Public health experts are celebrating some good news this week: Rubella, a contagious virus that can cause serious health defects in unborn children, has been eliminated from the Americas. It’s the first region of the world that the World Health Organization has officially declared to be rubella-free.
A group of global health officials — including representatives from the Pan American Health Organization, the U.S. Centers for Disease Control and Prevention, Unicef, and the United Nations Foundation — made the announcement on Wednesday, hailing the elimination of rubella as a “historic achievement.”
“The fight against rubella has taken more than 15 years, but it has paid off with what I believe will be one of the most important Pan American public health achievements of the 21st century,” Dr. Carissa F. Etienne, the director of the Pan American Health Organization, said at the event.
Rubella, which is sometimes called the “German measles,” typically causes a mild fever and rash. But the consequences can be much more serious if pregnant women contract the disease. Each year, about 120,000 children around the world are born with severe birth defects stemming from rubella. Back in the 1960s, a severe rubella outbreak in the United States affected thousands of pregnancies and led to an estimated 20,000 babies born with defects like deafness, cataracts, liver damage, heart issues, and intellectual disabilities.
This week’s milestone is thanks to the availability of the shot that effectively protects against measles, mumps, and rubella (MMR). The development of modern vaccines has helped virtually eradicate several infectious diseases that used to be widespread. Indeed, the news about rubella comes on the heels of the Americas’ successful elimination of smallpox in 1971 and polio in 1994.
But here in the United States, the MMR shot has also found itself at the center of controversy that has plagued public health officials for the past decade. Thanks to a widely discredited study that incorrectly linked the MMR vaccine to a greater risk of autism, some U.S. parents have grown wary of giving their kids this particular vaccine. Despite all scientific evidence to the contrary, this myth about vaccines has been particularly persistent.

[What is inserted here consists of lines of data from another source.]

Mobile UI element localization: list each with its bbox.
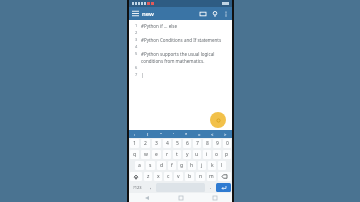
staticText: g	[180, 162, 184, 169]
button[interactable]: :	[129, 130, 141, 138]
button[interactable]: Enter	[216, 183, 231, 192]
staticText: <	[211, 132, 214, 137]
button[interactable]: *	[180, 130, 193, 138]
button[interactable]: 3	[152, 139, 161, 148]
button[interactable]: (	[141, 130, 154, 138]
button[interactable]: s	[146, 161, 155, 170]
staticText: 1	[133, 140, 136, 147]
button[interactable]: m	[207, 172, 216, 181]
button[interactable]: Back	[129, 193, 164, 202]
button[interactable]: Shift	[130, 172, 142, 181]
staticText: 5	[135, 51, 138, 56]
button[interactable]: u	[193, 150, 201, 159]
staticText: 6	[135, 65, 138, 70]
staticText: p	[225, 151, 229, 158]
staticText: =	[198, 132, 201, 137]
button[interactable]: j	[198, 161, 206, 170]
button[interactable]: c	[164, 172, 172, 181]
button[interactable]: 2	[141, 139, 150, 148]
button[interactable]: 6	[183, 139, 191, 148]
button[interactable]: Navigation drawer	[129, 7, 142, 20]
staticText: y	[186, 151, 189, 158]
button[interactable]: Run	[210, 112, 226, 128]
staticText: |	[141, 72, 144, 78]
button[interactable]: Tabs	[196, 7, 209, 20]
staticText: n	[199, 173, 203, 180]
staticText: .	[210, 184, 212, 191]
staticText: v	[177, 173, 180, 180]
button[interactable]: n	[196, 172, 205, 181]
button[interactable]: e	[152, 150, 161, 159]
staticText: 6	[186, 140, 189, 147]
staticText: e	[155, 151, 158, 158]
staticText: new	[142, 10, 154, 18]
button[interactable]: r	[163, 150, 171, 159]
button[interactable]: 8	[203, 139, 211, 148]
button[interactable]: =	[193, 130, 206, 138]
staticText: #Python Conditions and If statements	[141, 37, 222, 43]
button[interactable]: ?123	[130, 183, 145, 192]
button[interactable]: <	[206, 130, 219, 138]
button[interactable]: '	[167, 130, 180, 138]
button[interactable]: k	[208, 161, 216, 170]
button[interactable]: b	[185, 172, 194, 181]
button[interactable]: 9	[213, 139, 221, 148]
staticText: 9	[216, 140, 219, 147]
button[interactable]: Home	[164, 193, 198, 202]
button[interactable]: w	[141, 150, 150, 159]
staticText: r	[166, 151, 169, 158]
button[interactable]: p	[223, 150, 231, 159]
button[interactable]: Backspace	[218, 172, 231, 181]
button[interactable]: More options	[220, 8, 231, 19]
button[interactable]: l	[218, 161, 226, 170]
staticText: 7	[196, 140, 199, 147]
button[interactable]: i	[203, 150, 211, 159]
button[interactable]: 4	[163, 139, 171, 148]
staticText: 2	[135, 30, 138, 35]
staticText: b	[188, 173, 192, 180]
staticText: j	[201, 162, 203, 169]
button[interactable]: t	[173, 150, 181, 159]
button[interactable]: q	[130, 150, 139, 159]
staticText: m	[209, 173, 214, 180]
button[interactable]: h	[188, 161, 196, 170]
staticText: d	[160, 162, 164, 169]
staticText: c	[167, 173, 170, 180]
staticText: 1	[135, 23, 138, 28]
button[interactable]: 1	[130, 139, 139, 148]
staticText: s	[149, 162, 152, 169]
staticText: '	[173, 132, 174, 137]
staticText: >	[224, 132, 227, 137]
button[interactable]: x	[154, 172, 162, 181]
staticText: ?123	[133, 185, 142, 190]
button[interactable]: y	[183, 150, 191, 159]
staticText: u	[195, 151, 199, 158]
button[interactable]: ,	[147, 183, 154, 192]
staticText: ,	[150, 184, 152, 191]
button[interactable]: z	[144, 172, 152, 181]
staticText: "	[160, 132, 162, 137]
button[interactable]: >	[219, 130, 232, 138]
staticText: q	[133, 151, 137, 158]
staticText: i	[206, 151, 208, 158]
button[interactable]: 0	[223, 139, 231, 148]
button[interactable]: g	[178, 161, 186, 170]
staticText: conditions from mathematics.	[141, 58, 205, 64]
staticText: 4	[135, 44, 138, 49]
button[interactable]: Search	[209, 8, 220, 19]
button[interactable]: a	[135, 161, 144, 170]
button[interactable]: o	[213, 150, 221, 159]
button[interactable]: Recents	[198, 193, 232, 202]
button[interactable]: v	[174, 172, 183, 181]
button[interactable]: 5	[173, 139, 181, 148]
button[interactable]: .	[207, 183, 214, 192]
staticText: 8	[206, 140, 209, 147]
staticText: 5	[176, 140, 179, 147]
button[interactable]: f	[168, 161, 176, 170]
button[interactable]: d	[157, 161, 166, 170]
staticText: 0	[226, 140, 229, 147]
button[interactable]: 7	[193, 139, 201, 148]
button[interactable]: "	[154, 130, 167, 138]
staticText: #Python if ... else	[141, 23, 178, 29]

It’s rare for Americans to skip out on recommended vaccines altogether, but an increasing number of parents are choosing to delay the two doses of the MMR shot in a misguided attempt to protect their kids against autism. That’s had serious consequences: Specifically because of lower MMR vaccination rates among people who are skeptical about vaccine safety, measles has been able to spread more widely. (Since rubella is less contagious than measles, the small number of parents opting out of the MMR shot hasn’t had as big of an effect on rubella transmission.)
Just last week, the results from a massive study of autism rates among toddlers provided the latest proof that the MMR shot has absolutely no relationship with this particular disease. Scientists remain hopeful that the body of evidence about vaccines, which are considered to be one of the greatest public health advances of the 20th century, will ease skeptical parents’ concerns.
“Now, with rubella under our belt, we need to roll up our sleeves and finish the job of eliminating measles, as well,” Etienne noted during Wednesday’s event.